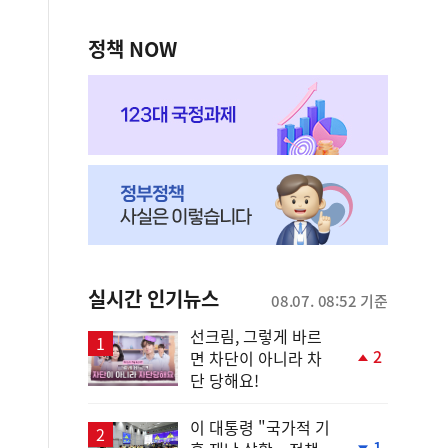
정책 NOW
실시간 인기뉴스
08.07. 08:52 기준
선크림, 그렇게 바르
2
면 차단이 아니라 차
단
단 당해요!
계
상
승
이 대통령 "국가적 기
1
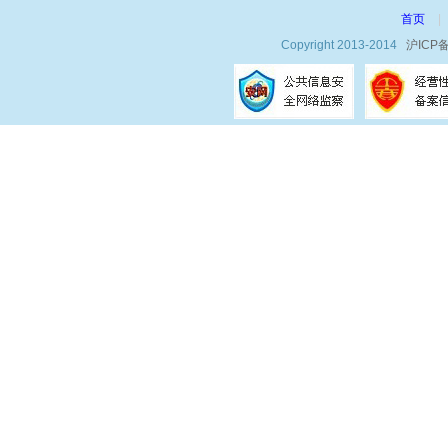
首页
|
Copyright 2013-2014
沪ICP备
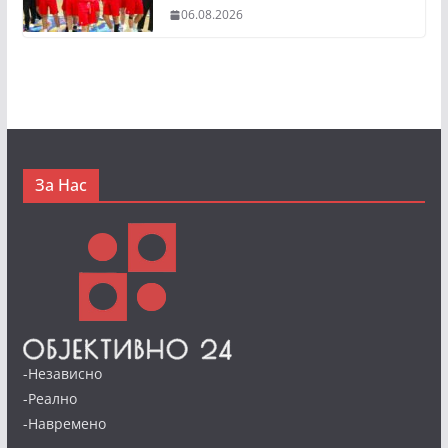
06.08.2026
За Нас
-Независно
-Реално
-Навремено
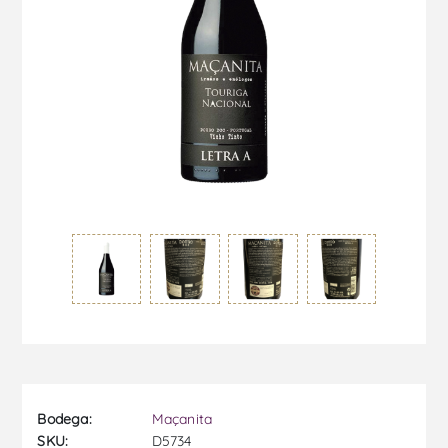
Bodega:
Maçanita
SKU:
D5734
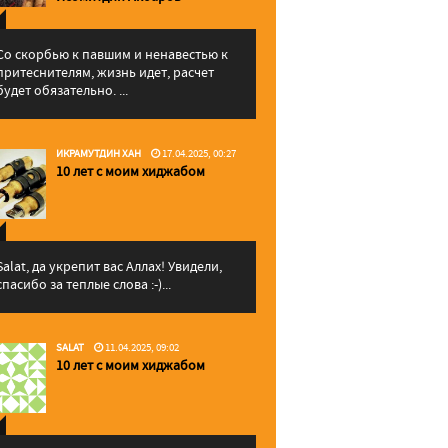
Со скорбью к павшим и ненавестью к
притеснителям, жизнь идет, расчет
будет обязательно. ...
ИКРАМУТДИН ХАН
17.04.2025, 00:27
10 лет с моим хиджабом
Salat, да укрепит вас Аллаx! Увидели,
спасибо за теплые слова :-)...
SALAT
11.04.2025, 09:02
10 лет с моим хиджабом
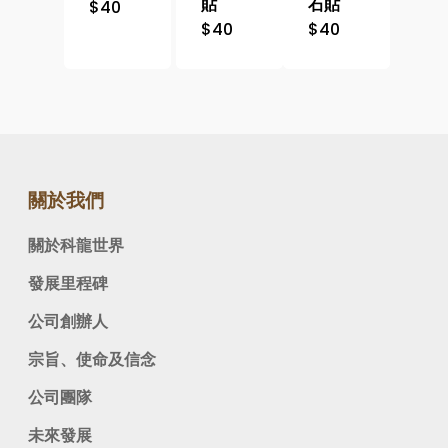
貼
石貼
$
40
$
40
$
40
關於我們
關於科龍世界
發展里程碑
公司創辦人
宗旨、使命及信念
公司團隊
未來發展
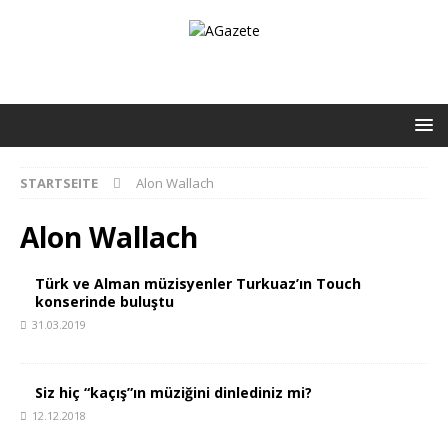
STARTSEITE
Alon Wallach
Alon Wallach
Türk ve Alman müzisyenler Turkuaz’ın Touch
konserinde buluştu
31.03.2019
Siz hiç “kaçış”ın müziğini dinlediniz mi?
12.12.2018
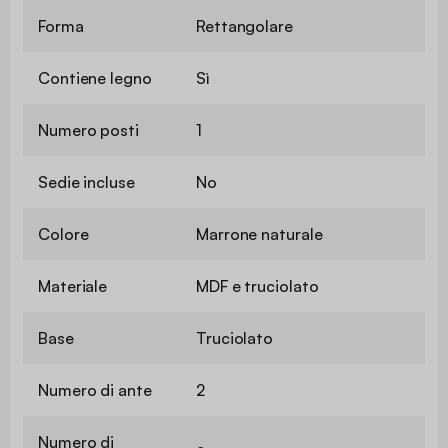
Forma
Rettangolare
Contiene legno
Sì
Numero posti
1
Sedie incluse
No
Colore
Marrone naturale
Materiale
MDF e truciolato
Base
Truciolato
Numero di ante
2
Numero di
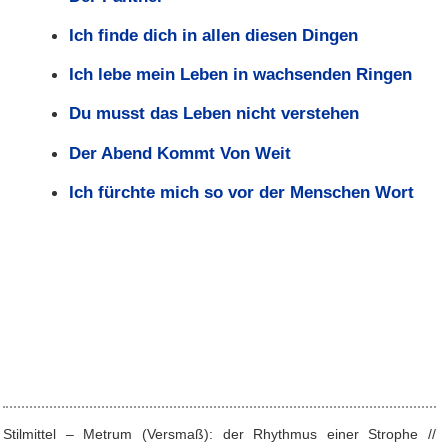
Ich finde dich in allen diesen Dingen
Ich lebe mein Leben in wachsenden Ringen
Du musst das Leben nicht verstehen
Der Abend Kommt Von Weit
Ich fürchte mich so vor der Menschen Wort
Stilmittel – Metrum (Versmaß): der Rhythmus einer Strophe //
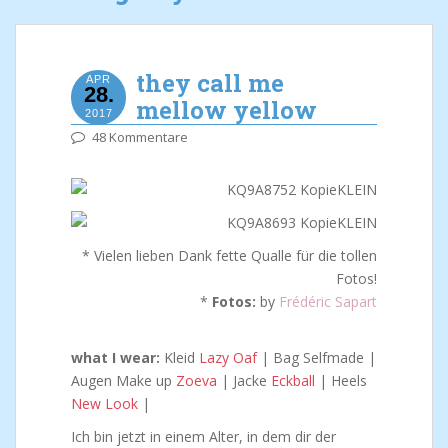
they call me
APR
28.
mellow yellow
2017
48 Kommentare
* Vielen lieben Dank fette Qualle für die tollen
Fotos!
*
Fotos:
by
Frédéric Sapart
what I wear:
Kleid
Lazy Oaf
| Bag Selfmade |
Augen Make up
Zoeva
| Jacke
Eckball
| Heels
New Look
|
Ich bin jetzt in einem Alter, in dem dir der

########################################

Problem statement
A bare number is the whole answer: how many lines in the entries contain "Leben"?

Finished task
2